O estudo publicado nesta semana na Nature Communications investiga como o consumo regular de café atua na ligação entre intestino e cérebro. Pesquisadores da APC Microbiome Ireland, da University of Cork, compararam 31 adultos que bebem café regularmente com 31 que não consomem. O objetivo foi entender mecanismos além da cafeína.
Durante o experimento, participantes suspenderam o café por duas semanas e, em seguida, reintroduziram a bebida com versões com cafeína e sem cafeína. A diferença entre os efeitos do café com cafeína e do descafeinado ajudou a separar impactos da cafeína de outros compostos do café.
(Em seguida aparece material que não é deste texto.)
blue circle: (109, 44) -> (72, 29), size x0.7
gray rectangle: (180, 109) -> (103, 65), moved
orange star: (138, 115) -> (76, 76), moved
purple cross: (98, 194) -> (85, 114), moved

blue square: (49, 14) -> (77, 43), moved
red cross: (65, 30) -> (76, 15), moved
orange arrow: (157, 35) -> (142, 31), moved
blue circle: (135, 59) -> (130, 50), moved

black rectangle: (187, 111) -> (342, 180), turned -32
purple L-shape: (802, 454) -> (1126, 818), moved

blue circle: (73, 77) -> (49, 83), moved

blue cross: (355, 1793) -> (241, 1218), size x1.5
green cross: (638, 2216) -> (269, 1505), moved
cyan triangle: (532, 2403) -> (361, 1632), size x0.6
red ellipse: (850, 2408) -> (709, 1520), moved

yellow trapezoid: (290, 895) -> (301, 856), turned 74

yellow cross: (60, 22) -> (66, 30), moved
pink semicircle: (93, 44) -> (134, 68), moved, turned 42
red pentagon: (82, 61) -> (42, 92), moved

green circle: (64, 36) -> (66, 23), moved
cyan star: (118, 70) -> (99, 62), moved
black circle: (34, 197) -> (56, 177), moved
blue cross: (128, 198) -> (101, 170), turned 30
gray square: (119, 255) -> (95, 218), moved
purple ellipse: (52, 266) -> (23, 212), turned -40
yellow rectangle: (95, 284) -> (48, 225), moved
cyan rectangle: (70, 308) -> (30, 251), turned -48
O que mudou no microbioma ficou evidente: houve alterações na abundância de bactérias específicas, como Eggerthella e Cryptobacterium curtum, associadas a secreção de ácidos biliares e à eliminação de microrganismos nocivos. Tais mudanças sugerem benefício para a microbiota intestinal.
No comportamento, quem consome café apresentou maior impulsividade e reatividade emocional, mas esses traços recuaram após a interrupção de duas semanas. A reintrodução resultou em efeitos distintos conforme o tipo de café.
Efeitos do café na saúde mental e no humor
Café com ou sem cafeína reduziu o estresse percebido e parte da depressão. Enquanto o café com cafeína melhorou ansiedade e atenção, o descafeinado mostrou benefícios para memória, sono e nível de atividade física. Isso indica que compostos além da cafeína influenciam o bem‑estar.
Resposta imune e estresse fisiológico
Consumidores apresentaram menores marcadores inflamatórios e maiores moléculas anti-inflamatórias. Durante a abstinência, alguns marcadores inflamatórios aumentaram, sugerindo efeito protetor do café. Em cortisol, não houve diferença significativa entre grupos.
Conclusões sobre o papel da cafeína
Alguns efeitos ocorrem independentemente da cafeína; o café rápido mudança na microbiota ocorreu mesmo sem cafeína. Os autores destacam que o café é um fator dietético complexo que interage com micro-organismos, metabolismo e bem‑estar emocional.
John Cryan, pesquisador principal, afirma que o café não é apenas estimulante: é um composto com múltiplos efeitos biológicos. Os resultados indicam possíveis benefícios do café em uma alimentação equilibrada e na modulação da microbiota e do eixo gut-brain.